Life should be good, yet incredibly, Ms Sharma claims she and her family are struggling.

“In theory, with our household income, we are in the top 5 per cent of the UK population and yet it does not feel that way,” she says. “If you’re earning millions of pounds, then you’re OK — and at the other end of the spectrum you get everything paid for. We are caught in the middle where we are paying for everything.”

Low-income families across the UK will find it hard to stomach such sentiments after six years of public spending reductions and cuts to benefits, alongside the effects of a slow economic recovery. Incomes for the top tenth of earners confer life choices and career opportunities not available to those at the bottom of the scale.

Nonetheless some professional couples, typically mid-career and approaching middle age, are feeling that family finances are much more challenging than they were for the generation before them.

They may be in well-paid jobs, but having started a family, are seeing their income sapped by rising property prices, school fees and childcare costs. At the same time, public policy has moved against them. The removal of child benefit and entitlement to tax-efficient childcare vouchers for higher earners — while a politically popular move — has added to their expenditure, as have new requirements to provide nannies with pensions.

Nisha Sharma
Nisha Sharma

When it comes to their own pensions, valuable tax reliefs for higher earners have been significantly pared back from April this year. Unlike previous generations, their children will be leaving university with tens of thousands of pounds of debt, entirely reliant on the “Bank of Mum and Dad” to fund mortgage deposits.

In assessing whether the complaints of the “squeezed upper middle” stand up to scrutiny, FT Money has identified a troubling development among those seeking to balance their books: some are denuding their pension savings as they divert cash once earmarked for their retirement to meet the increased costs of maintaining the traditional middle class dream.

Buy now, pay later

Anecdotally, financial advisers say this is an increasingly common problem, although statistics that detail the extent of pensions “under-saving” are hard to come by.

“It’s a very large problem,” says Rebecca Taylor, a certified financial planner at Aurea Financial Planning. While she accepts there will be little public — or political — sympathy for couples earning as much as the Sharmas who say they are struggling, the decision to save less into a pension in order to keep up with school fees or buy a bigger house is an easy way of balancing the budget, but could result in parents having to work for much longer in later life.

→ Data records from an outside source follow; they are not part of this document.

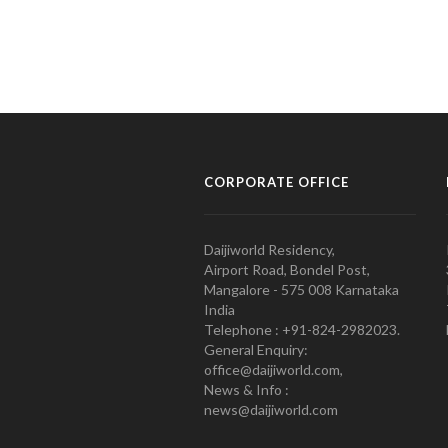
CORPORATE OFFICE
Daijiworld Residency,
Airport Road, Bondel Post,
Mangalore - 575 008 Karnataka
India
Telephone : +91-824-2982023.
General Enquiry:
office@daijiworld.com,
News & Info :
news@daijiworld.com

“There is a lack of realisation of quite how much money you need in capital terms to provide a level of income in retirement,” Ms Taylor says.

To compensate, more people are working longer to ensure they have enough money for a decent retirement. Research from Aviva, the pension provider, shows that one-third of over-50s are now looking to stay in work longer than they had originally planned for when they were in their 40s.

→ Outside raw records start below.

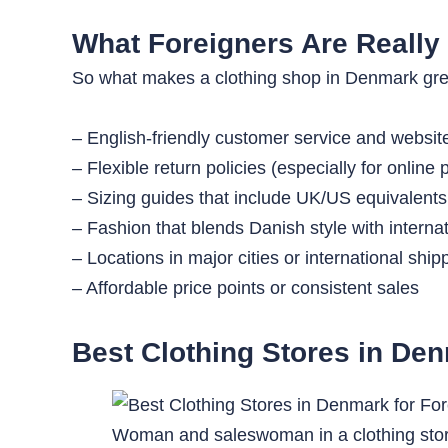
What Foreigners Are Really 
So what makes a clothing shop in Denmark great 
– English-friendly customer service and websit
– Flexible return policies (especially for online
– Sizing guides that include UK/US equivalents
– Fashion that blends Danish style with internat
– Locations in major cities or international ship
– Affordable price points or consistent sales
Best Clothing Stores in Den
Woman and saleswoman in a clothing sto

Professional couples who strived in their twenties and thirties to build their careers, buy a family home, and get their children into good schools may start to wonder whether it was all worth it.

“The cost of living in London, coupled with any benefits including pension allowances being stripped from supposedly high earners puts a financial strain [on us]”, says Ms Sharma. “You can no longer categorically say that we are part of the elite high earners in the UK living a high life.”

According to the Office for National Statistics, more than 5m British households have an average annual gross income of just under £90,000 — an income bracket containing financial services professionals, doctors, lawyers, headteachers, senior army officers and university professors — the bedrock of the upper middle classes.

Yet the cost of obtaining the traditional markers of status — owning your own home and sending your children to public schools — has rocketed, particularly within London and the south east.

Prices of family homes within the M25 have soared. According to JLL, the global property advisory group, over the past 10 years the price of a family home in the Greater London area has risen by 86 per cent to an average of £550,000. Over 30 years, it has shot up by an incredible 475 per cent.

For many couples, the strategy of selling their London property to buy a much bigger place further out of town has been thwarted. In recent years, the sharpest increases in London house prices have been in the outlying boroughs, meaning three bedrooms and a garden will now require a substantial mortgage.

The “game plan” of moving to a larger property every seven years has largely been abandoned, says Jonathan Hopper, managing director of Garrington Property Finders.

“There used to be a widely held ideal of doing the ‘London thing’ for so long before moving to the country,” he says. “But now, rather than be led by the heart, people are being led by their heads — and where they can achieve their needs based on their budget as set by the market.”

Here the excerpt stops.